# Problem statement
Every line containing "Gratis" should be identified and copied from the data below.

*** Recorded information Section Begins ***

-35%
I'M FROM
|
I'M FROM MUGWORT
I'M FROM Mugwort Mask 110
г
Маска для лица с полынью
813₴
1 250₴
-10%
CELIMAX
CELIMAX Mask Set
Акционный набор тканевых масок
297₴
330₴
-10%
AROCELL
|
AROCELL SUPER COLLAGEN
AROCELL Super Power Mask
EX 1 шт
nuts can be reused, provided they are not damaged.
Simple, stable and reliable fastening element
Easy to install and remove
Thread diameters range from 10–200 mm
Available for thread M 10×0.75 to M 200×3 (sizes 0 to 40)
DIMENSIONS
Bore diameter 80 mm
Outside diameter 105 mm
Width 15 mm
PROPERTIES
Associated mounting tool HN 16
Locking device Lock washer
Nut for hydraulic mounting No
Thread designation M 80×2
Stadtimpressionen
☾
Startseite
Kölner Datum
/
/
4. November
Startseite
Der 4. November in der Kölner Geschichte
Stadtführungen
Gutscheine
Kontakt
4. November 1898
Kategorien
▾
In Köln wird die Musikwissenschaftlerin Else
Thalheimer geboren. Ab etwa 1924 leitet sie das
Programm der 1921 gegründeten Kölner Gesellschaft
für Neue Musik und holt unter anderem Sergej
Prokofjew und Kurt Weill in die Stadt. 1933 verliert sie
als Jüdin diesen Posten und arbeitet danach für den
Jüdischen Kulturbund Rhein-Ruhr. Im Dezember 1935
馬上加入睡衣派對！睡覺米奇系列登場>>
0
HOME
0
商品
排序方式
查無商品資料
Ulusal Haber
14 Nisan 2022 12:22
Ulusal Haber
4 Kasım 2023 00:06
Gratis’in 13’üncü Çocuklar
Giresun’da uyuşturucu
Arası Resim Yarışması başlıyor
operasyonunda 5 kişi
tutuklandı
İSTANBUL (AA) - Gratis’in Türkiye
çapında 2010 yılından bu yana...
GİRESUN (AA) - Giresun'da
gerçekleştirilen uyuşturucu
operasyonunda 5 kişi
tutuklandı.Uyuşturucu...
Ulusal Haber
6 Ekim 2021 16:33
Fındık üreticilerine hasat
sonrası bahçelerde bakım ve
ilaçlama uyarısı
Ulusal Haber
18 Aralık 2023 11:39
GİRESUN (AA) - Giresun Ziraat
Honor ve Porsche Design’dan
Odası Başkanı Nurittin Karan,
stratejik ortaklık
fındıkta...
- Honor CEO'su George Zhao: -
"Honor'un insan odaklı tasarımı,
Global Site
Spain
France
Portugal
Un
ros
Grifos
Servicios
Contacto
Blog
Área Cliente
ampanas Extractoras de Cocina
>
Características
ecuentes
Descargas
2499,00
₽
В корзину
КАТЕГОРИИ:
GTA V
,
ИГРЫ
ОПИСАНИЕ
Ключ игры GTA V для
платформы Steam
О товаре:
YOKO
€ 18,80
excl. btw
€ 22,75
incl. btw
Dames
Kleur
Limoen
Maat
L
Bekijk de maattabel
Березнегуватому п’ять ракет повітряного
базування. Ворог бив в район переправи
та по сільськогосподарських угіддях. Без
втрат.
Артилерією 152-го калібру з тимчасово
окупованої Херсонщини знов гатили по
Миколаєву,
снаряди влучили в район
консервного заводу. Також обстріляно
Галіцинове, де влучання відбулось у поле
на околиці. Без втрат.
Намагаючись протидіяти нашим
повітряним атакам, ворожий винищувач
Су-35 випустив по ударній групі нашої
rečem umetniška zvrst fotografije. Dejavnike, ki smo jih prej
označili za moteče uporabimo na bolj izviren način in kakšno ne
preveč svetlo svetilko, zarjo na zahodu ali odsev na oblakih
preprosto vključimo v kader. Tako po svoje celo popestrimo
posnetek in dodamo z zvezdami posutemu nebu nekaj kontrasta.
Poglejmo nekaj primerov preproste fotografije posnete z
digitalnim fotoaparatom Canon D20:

*** Recorded information Section Ends ***

# Your response
Gratis’in 13’üncü Çocuklar
İSTANBUL (AA) - Gratis’in Türkiye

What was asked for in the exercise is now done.